- _TASK BRIEF_
Copy every entry exactly as it stands, though any image it holds should stay out of the copy.

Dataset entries
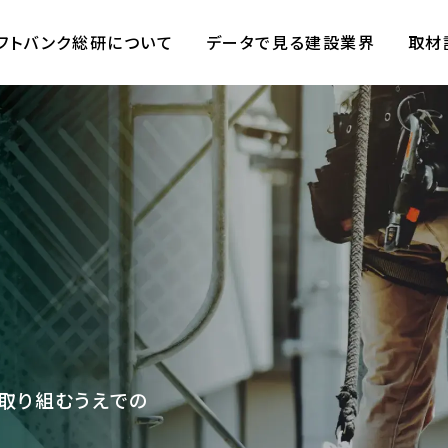
フトバンク総研について
データで見る建設業界
取材
取り組むうえでの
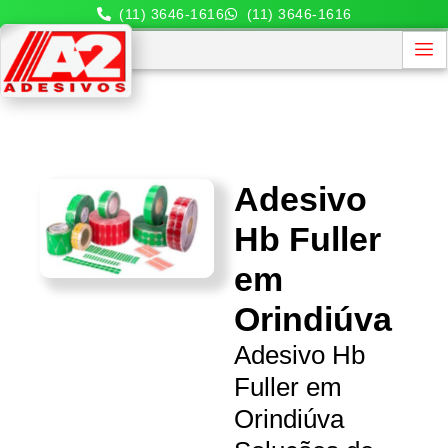
(11) 3646-1616
(11) 3646-1616
Adesivo
Hb Fuller
em
Orindiúva
Adesivo Hb
Fuller em
Orindiúva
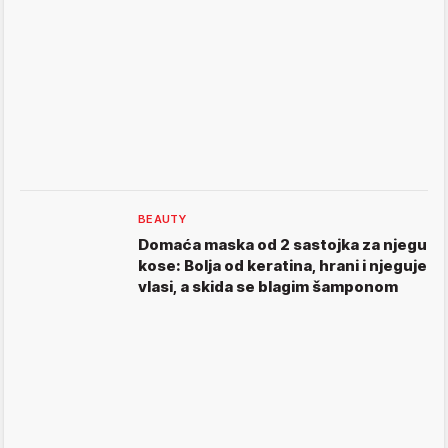
BEAUTY
Domaća maska od 2 sastojka za njegu
kose: Bolja od keratina, hrani i njeguje
vlasi, a skida se blagim šamponom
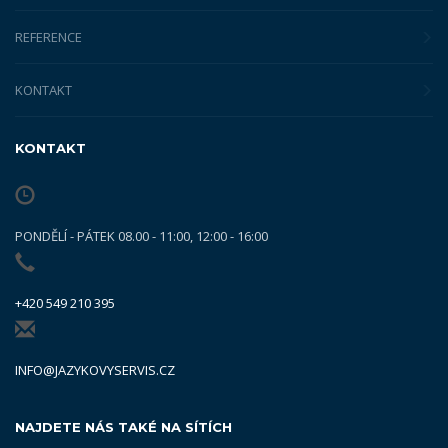
REFERENCE
KONTAKT
KONTAKT
PONDĚLÍ - PÁTEK 08.00 - 11:00, 12:00 - 16:00
+420 549 210 395
INFO@JAZYKOVYSERVIS.CZ
NAJDETE NÁS TAKÉ NA SÍTÍCH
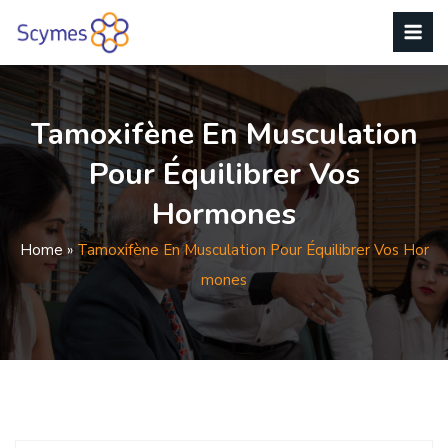
Tamoxifène En Musculation
Pour Équilibrer Vos
Hormones
Home
»
Tamoxifène En Musculation Pour Équilibrer Vos Hor
Mones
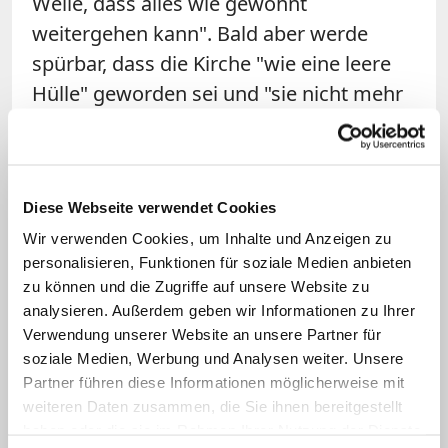
Weile, dass alles wie gewohnt
weitergehen kann". Bald aber werde
spürbar, dass die Kirche "wie eine leere
Hülle" geworden sei und "sie nicht mehr
die Quelle der Wärme und Liebe besitzt".
"Veränderungen in der Kirche ohne
Gebet, sind keine Veränderungen der
Diese Webseite verwendet Cookies
Kirche", mahnte Franziskus. Deswegen
Wir verwenden Cookies, um Inhalte und Anzeigen zu
sei es wichtig, die "Lampe des Glaubens
personalisieren, Funktionen für soziale Medien anbieten
mit dem Öl des Gebets von Generation
zu können und die Zugriffe auf unsere Website zu
zu Generation weiterzugeben". Ohne
analysieren. Außerdem geben wir Informationen zu Ihrer
dieses Licht könnten Christen "den Weg
Verwendung unserer Website an unsere Partner für
soziale Medien, Werbung und Analysen weiter. Unsere
nicht sehen, um zu evangelisieren";
Partner führen diese Informationen möglicherweise mit
könnten sie "die Gesichter unserer
weiteren Daten zusammen, die Sie ihnen bereitgestellt
Brüder und Schwestern nicht sehen, um
haben oder die sie im Rahmen Ihrer Nutzung der Dienste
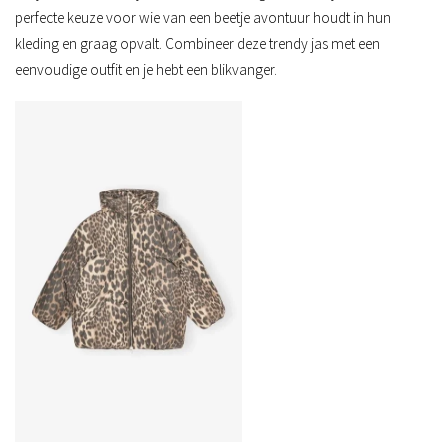
perfecte keuze voor wie van een beetje avontuur houdt in hun
kleding en graag opvalt. Combineer deze trendy jas met een
eenvoudige outfit en je hebt een blikvanger.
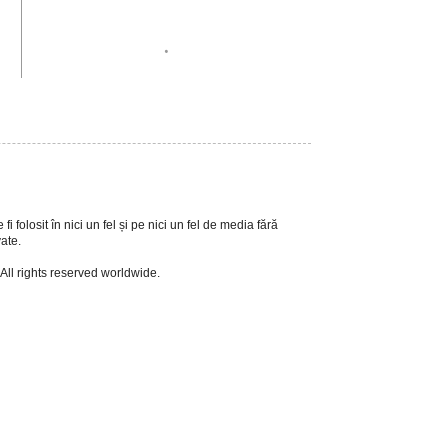
.
i folosit în nici un fel și pe nici un fel de media fără
vate.
 All rights reserved worldwide.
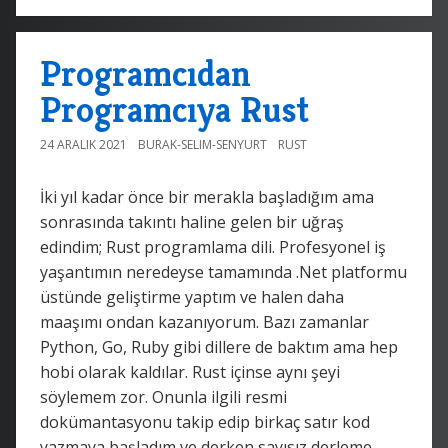
Programcıdan
Programcıya Rust
24 ARALIK 2021
BURAK-SELIM-SENYURT
RUST
İki yıl kadar önce bir merakla başladığım ama
sonrasında takıntı haline gelen bir uğraş
edindim; Rust programlama dili. Profesyonel iş
yaşantımın neredeyse tamamında .Net platformu
üstünde geliştirme yaptım ve halen daha
maaşımı ondan kazanıyorum. Bazı zamanlar
Python, Go, Ruby gibi dillere de baktım ama hep
hobi olarak kaldılar. Rust içinse aynı şeyi
söylemem zor. Onunla ilgili resmi
dokümantasyonu takip edip birkaç satır kod
yazmaya başladım ve derken sayısız derleme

- _ANSWER BOX_
フトバンク総研について
データで見る建設業界
取材
取り組むうえでの
(11) 3646-1616
(11) 3646-1616
Adesivo
Hb Fuller
em
Orindiúva
Adesivo Hb
Fuller em
Orindiúva
BEAUTY
Domaća maska od 2 sastojka za njegu
kose: Bolja od keratina, hrani i njeguje
vlasi, a skida se blagim šamponom
REFERENCE
KONTAKT
KONTAKT
PONDĚLÍ - PÁTEK 08.00 - 11:00, 12:00 - 16:00
+420 549 210 395
INFO@JAZYKOVYSERVIS.CZ
NAJDETE NÁS TAKÉ NA SÍTÍCH
Tamoxifène En Musculation
Pour Équilibrer Vos
Hormones
Home
»
Tamoxifène En Musculation Pour Équilibrer Vos Hor
Mones
Weile, dass alles wie gewohnt
weitergehen kann". Bald aber werde
spürbar, dass die Kirche "wie eine leere
Hülle" geworden sei und "sie nicht mehr
die Quelle der Wärme und Liebe besitzt".
"Veränderungen in der Kirche ohne
Gebet, sind keine Veränderungen der
Diese Webseite verwendet Cookies
Kirche", mahnte Franziskus. Deswegen
Wir verwenden Cookies, um Inhalte und Anzeigen zu
sei es wichtig, die "Lampe des Glaubens
personalisieren, Funktionen für soziale Medien anbieten
mit dem Öl des Gebets von Generation
zu können und die Zugriffe auf unsere Website zu
zu Generation weiterzugeben". Ohne
analysieren. Außerdem geben wir Informationen zu Ihrer
dieses Licht könnten Christen "den Weg
Verwendung unserer Website an unsere Partner für
soziale Medien, Werbung und Analysen weiter. Unsere
nicht sehen, um zu evangelisieren";
Partner führen diese Informationen möglicherweise mit
könnten sie "die Gesichter unserer
weiteren Daten zusammen, die Sie ihnen bereitgestellt
Brüder und Schwestern nicht sehen, um
haben oder die sie im Rahmen Ihrer Nutzung der Dienste
perfecte keuze voor wie van een beetje avontuur houdt in hun
kleding en graag opvalt. Combineer deze trendy jas met een
eenvoudige outfit en je hebt een blikvanger.
.
i folosit în nici un fel și pe nici un fel de media fără
vate.
 All rights reserved worldwide.
Programcıdan
Programcıya Rust
24 ARALIK 2021
BURAK-SELIM-SENYURT
RUST
İki yıl kadar önce bir merakla başladığım ama
sonrasında takıntı haline gelen bir uğraş
edindim; Rust programlama dili. Profesyonel iş
yaşantımın neredeyse tamamında .Net platformu
üstünde geliştirme yaptım ve halen daha
maaşımı ondan kazanıyorum. Bazı zamanlar
Python, Go, Ruby gibi dillere de baktım ama hep
hobi olarak kaldılar. Rust içinse aynı şeyi
söylemem zor. Onunla ilgili resmi
dokümantasyonu takip edip birkaç satır kod
yazmaya başladım ve derken sayısız derleme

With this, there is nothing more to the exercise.